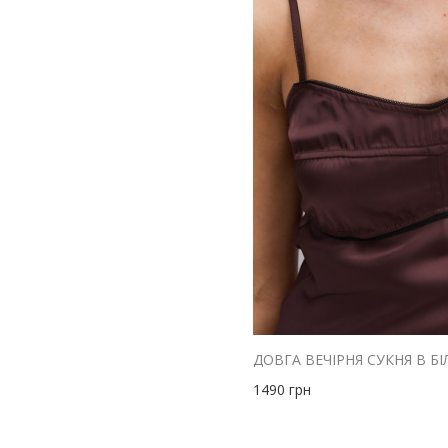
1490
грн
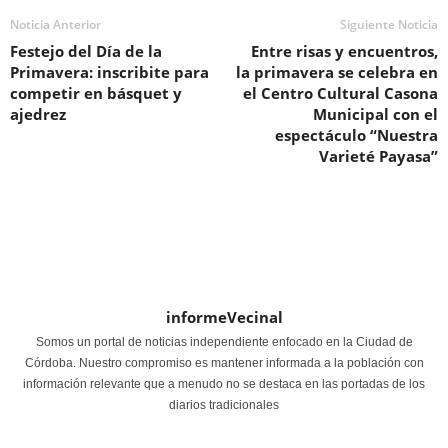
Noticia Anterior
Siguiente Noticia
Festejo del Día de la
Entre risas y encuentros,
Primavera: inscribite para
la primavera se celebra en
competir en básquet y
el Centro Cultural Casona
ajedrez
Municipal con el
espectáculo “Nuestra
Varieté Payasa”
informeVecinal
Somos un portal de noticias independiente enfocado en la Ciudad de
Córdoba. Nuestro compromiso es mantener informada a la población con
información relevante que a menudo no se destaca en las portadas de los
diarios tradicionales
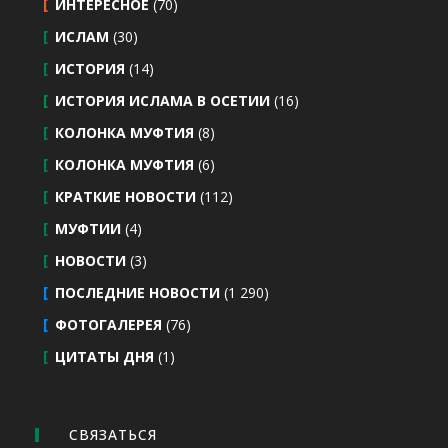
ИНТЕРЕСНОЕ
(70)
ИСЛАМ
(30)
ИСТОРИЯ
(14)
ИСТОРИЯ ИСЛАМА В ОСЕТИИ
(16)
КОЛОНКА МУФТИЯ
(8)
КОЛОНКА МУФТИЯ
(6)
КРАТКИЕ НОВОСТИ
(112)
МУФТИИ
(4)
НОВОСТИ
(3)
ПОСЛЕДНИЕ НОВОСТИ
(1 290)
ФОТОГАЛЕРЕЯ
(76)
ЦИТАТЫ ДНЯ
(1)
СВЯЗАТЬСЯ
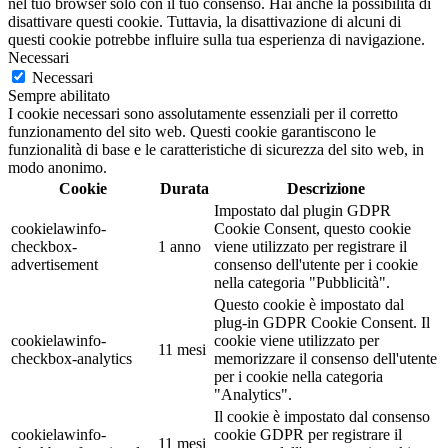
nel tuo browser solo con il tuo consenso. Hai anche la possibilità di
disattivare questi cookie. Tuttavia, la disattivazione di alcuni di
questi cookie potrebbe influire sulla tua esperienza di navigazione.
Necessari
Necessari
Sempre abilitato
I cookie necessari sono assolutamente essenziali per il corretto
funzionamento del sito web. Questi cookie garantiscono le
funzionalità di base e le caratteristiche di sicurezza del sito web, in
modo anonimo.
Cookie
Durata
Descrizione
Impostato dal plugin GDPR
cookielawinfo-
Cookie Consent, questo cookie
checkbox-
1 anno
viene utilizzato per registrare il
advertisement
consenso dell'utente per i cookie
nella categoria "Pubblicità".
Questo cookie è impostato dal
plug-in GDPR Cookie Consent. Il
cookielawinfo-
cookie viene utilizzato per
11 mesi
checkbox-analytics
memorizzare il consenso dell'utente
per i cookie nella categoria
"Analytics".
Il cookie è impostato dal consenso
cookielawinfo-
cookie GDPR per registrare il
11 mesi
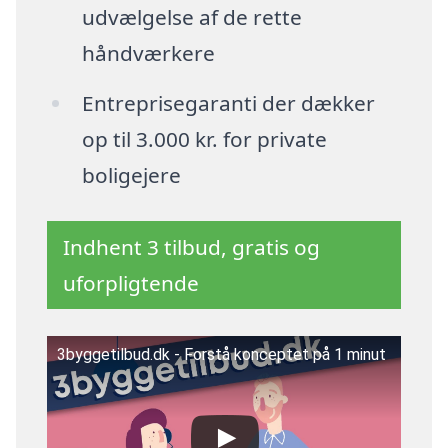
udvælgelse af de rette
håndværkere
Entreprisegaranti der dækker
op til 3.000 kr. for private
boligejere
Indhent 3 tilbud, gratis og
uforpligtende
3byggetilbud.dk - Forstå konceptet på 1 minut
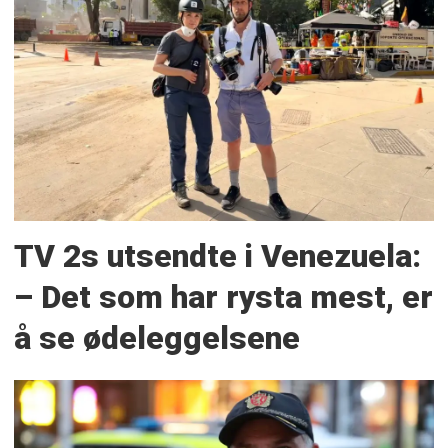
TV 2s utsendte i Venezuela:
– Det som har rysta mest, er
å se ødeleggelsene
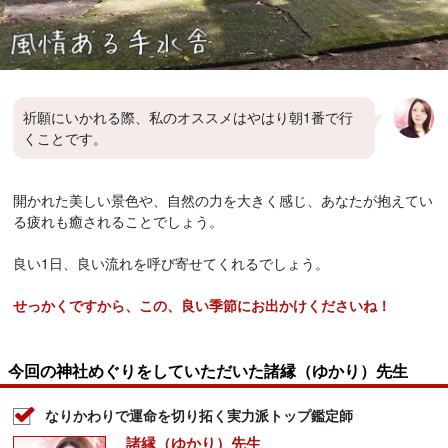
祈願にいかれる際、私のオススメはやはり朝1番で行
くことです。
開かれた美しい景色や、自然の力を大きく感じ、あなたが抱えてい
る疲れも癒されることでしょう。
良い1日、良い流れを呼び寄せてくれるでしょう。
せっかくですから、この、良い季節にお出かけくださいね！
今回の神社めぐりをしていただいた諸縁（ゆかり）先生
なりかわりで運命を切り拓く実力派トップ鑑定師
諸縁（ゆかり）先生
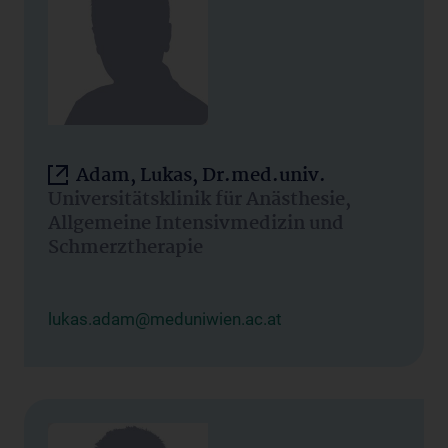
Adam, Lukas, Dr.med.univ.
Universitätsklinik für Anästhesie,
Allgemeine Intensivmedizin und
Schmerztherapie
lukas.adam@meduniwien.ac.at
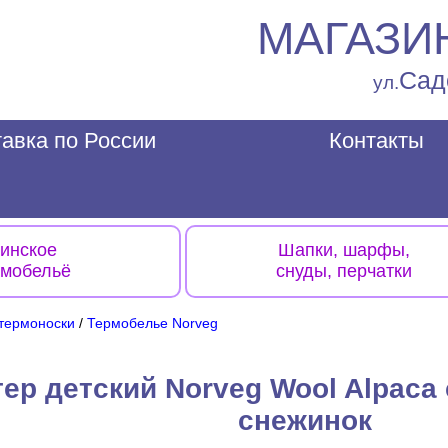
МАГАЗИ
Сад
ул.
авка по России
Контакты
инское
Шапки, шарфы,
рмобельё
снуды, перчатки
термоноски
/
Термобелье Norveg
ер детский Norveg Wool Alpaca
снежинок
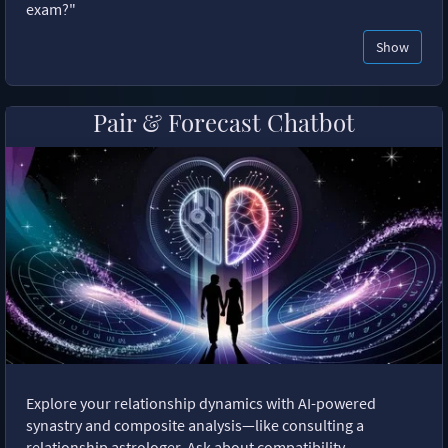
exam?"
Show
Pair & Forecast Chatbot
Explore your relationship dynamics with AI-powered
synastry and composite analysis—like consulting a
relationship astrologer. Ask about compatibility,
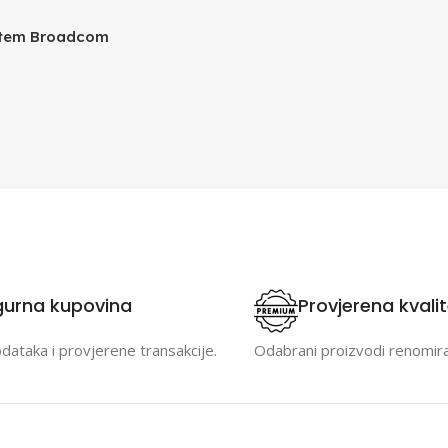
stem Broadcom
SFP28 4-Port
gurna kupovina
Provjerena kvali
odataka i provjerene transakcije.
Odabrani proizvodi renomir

******

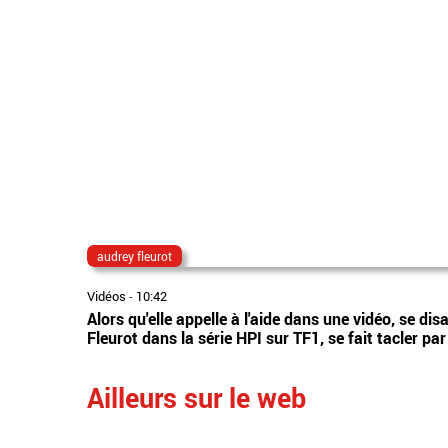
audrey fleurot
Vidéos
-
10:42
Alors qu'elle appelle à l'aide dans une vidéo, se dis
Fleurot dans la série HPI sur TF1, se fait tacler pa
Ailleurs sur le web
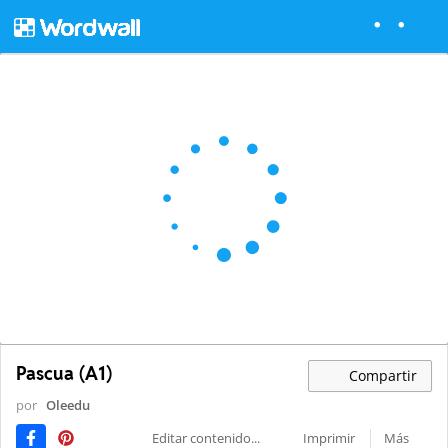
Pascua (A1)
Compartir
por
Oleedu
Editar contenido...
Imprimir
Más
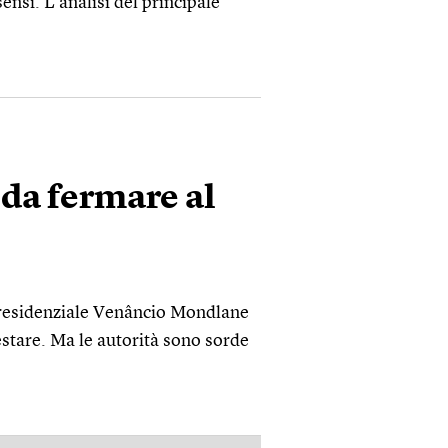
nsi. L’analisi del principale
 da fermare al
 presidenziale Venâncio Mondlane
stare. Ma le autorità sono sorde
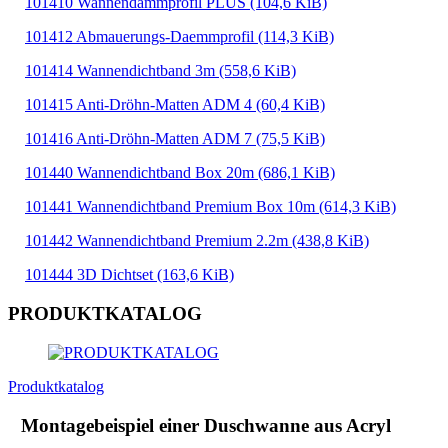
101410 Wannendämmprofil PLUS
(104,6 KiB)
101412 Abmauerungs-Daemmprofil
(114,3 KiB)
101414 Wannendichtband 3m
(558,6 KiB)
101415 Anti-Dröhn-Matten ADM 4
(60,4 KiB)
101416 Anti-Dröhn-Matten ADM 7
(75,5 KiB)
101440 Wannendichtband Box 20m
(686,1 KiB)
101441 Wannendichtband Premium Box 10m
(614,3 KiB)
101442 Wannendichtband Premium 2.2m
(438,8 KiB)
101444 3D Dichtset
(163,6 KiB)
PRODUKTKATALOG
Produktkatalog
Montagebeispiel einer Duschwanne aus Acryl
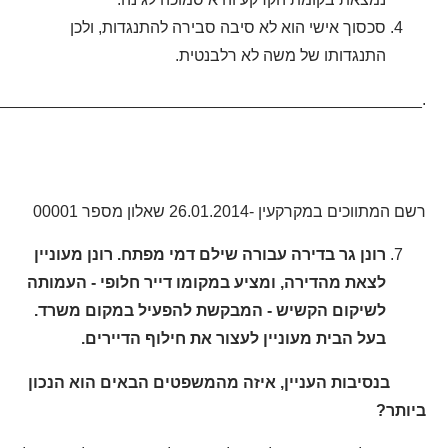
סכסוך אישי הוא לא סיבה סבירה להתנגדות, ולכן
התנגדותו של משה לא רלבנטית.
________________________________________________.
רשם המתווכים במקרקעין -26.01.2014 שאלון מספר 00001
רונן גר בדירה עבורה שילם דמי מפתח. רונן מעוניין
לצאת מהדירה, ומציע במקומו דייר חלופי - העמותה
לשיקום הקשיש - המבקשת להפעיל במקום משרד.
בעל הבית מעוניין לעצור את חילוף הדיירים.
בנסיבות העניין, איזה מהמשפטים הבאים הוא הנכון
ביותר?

******

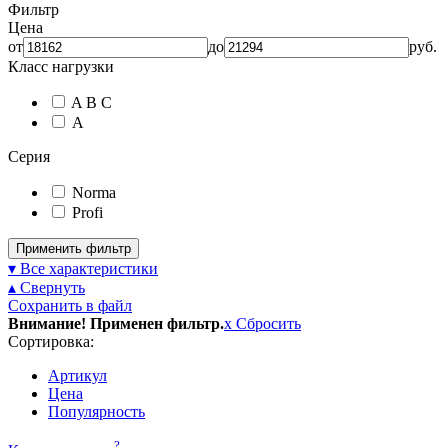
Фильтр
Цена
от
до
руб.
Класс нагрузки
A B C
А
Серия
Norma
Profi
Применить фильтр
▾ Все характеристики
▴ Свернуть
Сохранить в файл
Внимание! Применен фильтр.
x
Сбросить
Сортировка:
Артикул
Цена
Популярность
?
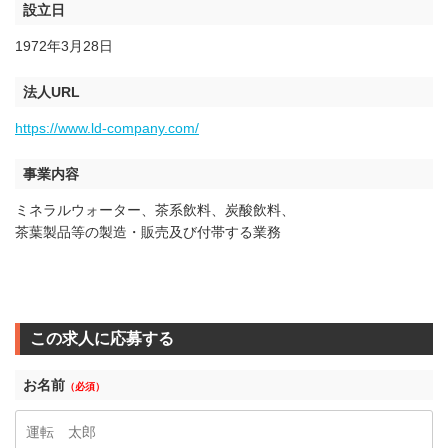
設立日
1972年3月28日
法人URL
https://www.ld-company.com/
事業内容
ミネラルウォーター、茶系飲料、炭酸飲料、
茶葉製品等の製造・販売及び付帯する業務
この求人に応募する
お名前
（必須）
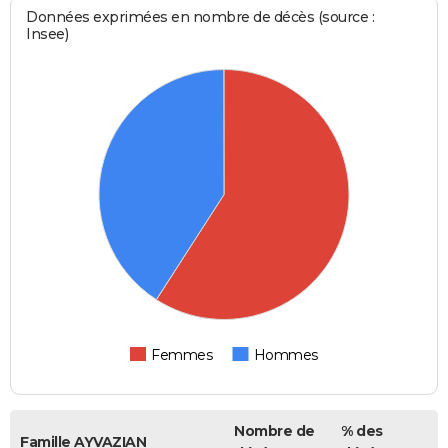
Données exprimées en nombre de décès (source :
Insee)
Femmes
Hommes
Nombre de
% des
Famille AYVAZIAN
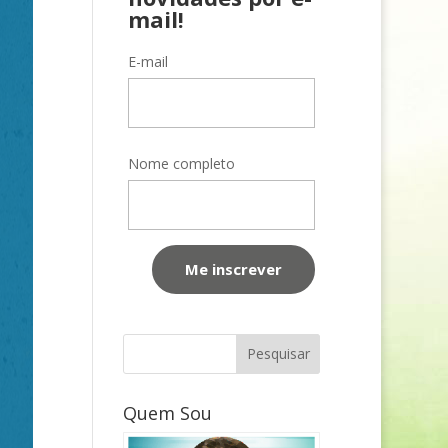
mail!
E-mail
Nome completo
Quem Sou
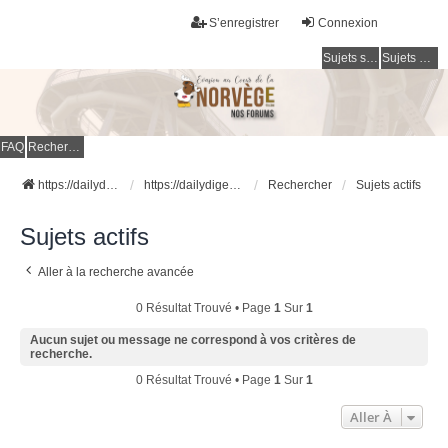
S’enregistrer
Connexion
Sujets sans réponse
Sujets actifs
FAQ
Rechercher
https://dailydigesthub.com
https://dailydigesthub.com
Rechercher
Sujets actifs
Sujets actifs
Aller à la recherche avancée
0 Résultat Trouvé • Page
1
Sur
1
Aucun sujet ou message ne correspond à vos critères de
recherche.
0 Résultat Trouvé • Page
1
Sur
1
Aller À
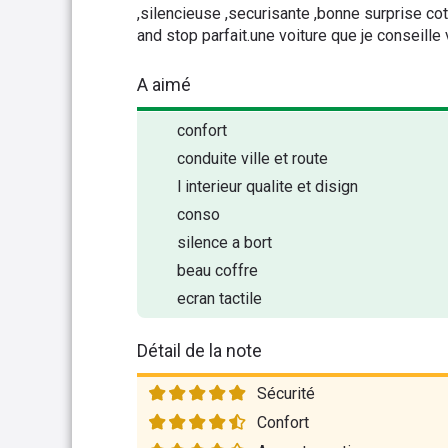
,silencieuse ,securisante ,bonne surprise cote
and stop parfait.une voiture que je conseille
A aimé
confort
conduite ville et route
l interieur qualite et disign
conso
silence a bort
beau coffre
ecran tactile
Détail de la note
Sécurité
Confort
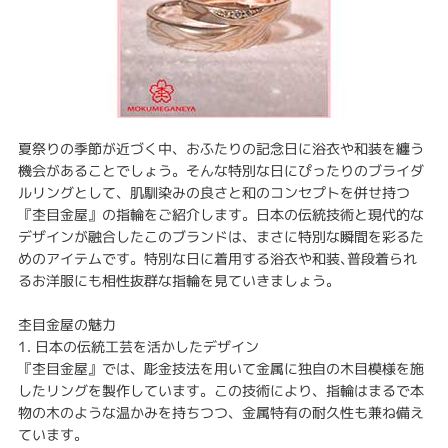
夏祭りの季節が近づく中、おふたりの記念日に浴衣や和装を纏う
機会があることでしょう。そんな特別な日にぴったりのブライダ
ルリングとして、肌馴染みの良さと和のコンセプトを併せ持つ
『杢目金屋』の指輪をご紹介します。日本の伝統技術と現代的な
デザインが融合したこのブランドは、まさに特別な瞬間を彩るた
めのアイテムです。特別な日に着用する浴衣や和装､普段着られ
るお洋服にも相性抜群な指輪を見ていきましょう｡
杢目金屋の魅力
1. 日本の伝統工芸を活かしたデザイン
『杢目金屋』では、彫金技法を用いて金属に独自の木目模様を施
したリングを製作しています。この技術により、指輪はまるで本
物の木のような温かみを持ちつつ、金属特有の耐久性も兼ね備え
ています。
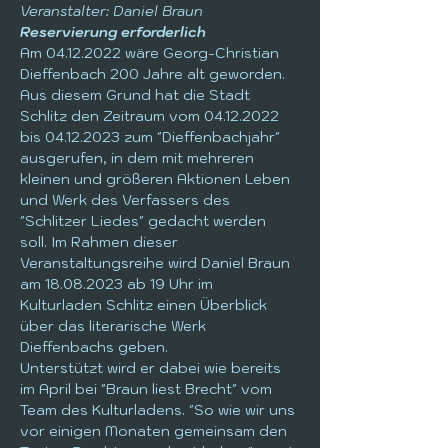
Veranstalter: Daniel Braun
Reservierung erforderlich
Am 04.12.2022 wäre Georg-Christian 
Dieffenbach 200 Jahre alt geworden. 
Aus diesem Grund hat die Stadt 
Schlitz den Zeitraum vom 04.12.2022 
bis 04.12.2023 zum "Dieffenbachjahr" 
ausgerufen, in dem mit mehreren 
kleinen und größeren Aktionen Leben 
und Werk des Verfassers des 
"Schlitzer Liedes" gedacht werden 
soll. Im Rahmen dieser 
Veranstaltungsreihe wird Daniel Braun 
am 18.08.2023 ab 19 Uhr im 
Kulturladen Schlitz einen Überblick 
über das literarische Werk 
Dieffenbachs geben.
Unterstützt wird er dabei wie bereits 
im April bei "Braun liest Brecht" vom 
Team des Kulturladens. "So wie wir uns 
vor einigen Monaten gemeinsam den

******

* EXERCISE INSTRUCTIONS *
Search the data above for the word "sito" and show every line that has it.

* ANSWER SPACE *
funzionamento del sito web. Questi cookie garantiscono le
funzionalità di base e le caratteristiche di sicurezza del sito web, in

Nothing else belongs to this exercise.